Monday, November 23, 2015

A Poem Is A Naked Person

4 out of 4 Stars















Les Blank's rare documentary, A Poem Is A Naked Person, has finally been released in all its Southern Fried glory. The 1974 documentary, which revolves around Leon Russell and his home state of Oklahoma, was shelved by Russell until 2014 when Blank's son, Harrod, restored the film in collaboration with Janus Films. The film is a beautiful, comedic, and rollicking look at Russell on stage and in the recording studio with George Jones and Willie Nelson. Also, the film is a portrait of Faulknerian proportions as Blank interviews local Oklahomians, glass-eating parachute enthusiasts, and Russell's fans.
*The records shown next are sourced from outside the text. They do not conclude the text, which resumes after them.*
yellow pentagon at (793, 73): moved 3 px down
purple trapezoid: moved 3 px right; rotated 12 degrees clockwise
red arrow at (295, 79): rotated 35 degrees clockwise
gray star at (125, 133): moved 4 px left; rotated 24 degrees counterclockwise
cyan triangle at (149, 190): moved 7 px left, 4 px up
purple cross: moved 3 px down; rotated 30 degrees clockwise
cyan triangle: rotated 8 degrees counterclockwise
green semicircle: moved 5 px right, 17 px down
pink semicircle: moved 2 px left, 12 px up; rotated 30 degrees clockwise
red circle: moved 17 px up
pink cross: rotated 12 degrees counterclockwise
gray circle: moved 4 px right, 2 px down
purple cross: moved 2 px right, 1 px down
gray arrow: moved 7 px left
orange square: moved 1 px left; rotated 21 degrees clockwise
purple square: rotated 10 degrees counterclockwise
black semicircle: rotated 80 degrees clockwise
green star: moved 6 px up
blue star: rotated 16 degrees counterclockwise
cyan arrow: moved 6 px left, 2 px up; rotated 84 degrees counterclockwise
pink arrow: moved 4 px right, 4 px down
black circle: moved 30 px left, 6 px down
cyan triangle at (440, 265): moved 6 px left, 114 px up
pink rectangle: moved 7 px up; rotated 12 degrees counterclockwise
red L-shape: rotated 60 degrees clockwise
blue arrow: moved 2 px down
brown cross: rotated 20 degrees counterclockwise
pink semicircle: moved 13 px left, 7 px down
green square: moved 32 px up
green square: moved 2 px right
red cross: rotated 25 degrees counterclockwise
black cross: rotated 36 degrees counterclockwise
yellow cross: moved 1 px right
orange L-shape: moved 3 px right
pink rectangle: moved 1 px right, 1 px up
Les Blank, who passed away in 2013, was one of the great documentary filmmakers of the 1970s and was in the vanguard of cinema verite film-making along with his contemporaries like the Maysles Brothers and D.A. Pennebaker. For Blank, he not only focuses on Russell's music, but the people and culture that make up the bulk of his songs. The film almost comes across as Robert Altman's Nashville without Joan Tewkesbury's script as you feel the humidity of the southern heat or the glow of the full moon over the Grand Lake of the Cherokee while Russell's voice sings some classic Hank Williams ballad.  

Within this heady mix of music and southern culture, there is Leon Russell as one of rock and roll's jack-of-all trades. Whether he is performing at a local wedding or playing to a riotous crowd in Anaheim, California, this film solidifies him as one of the great musicians of his generation whose career was revived in recent years thanks in part to Elton John recruiting him for the 2010 album, "The Union," and being inducted into the Rock and Roll Hall of Fame in 2011. A Poem Is A Naked Person is one of the great lost gems that can finally shine for all to see.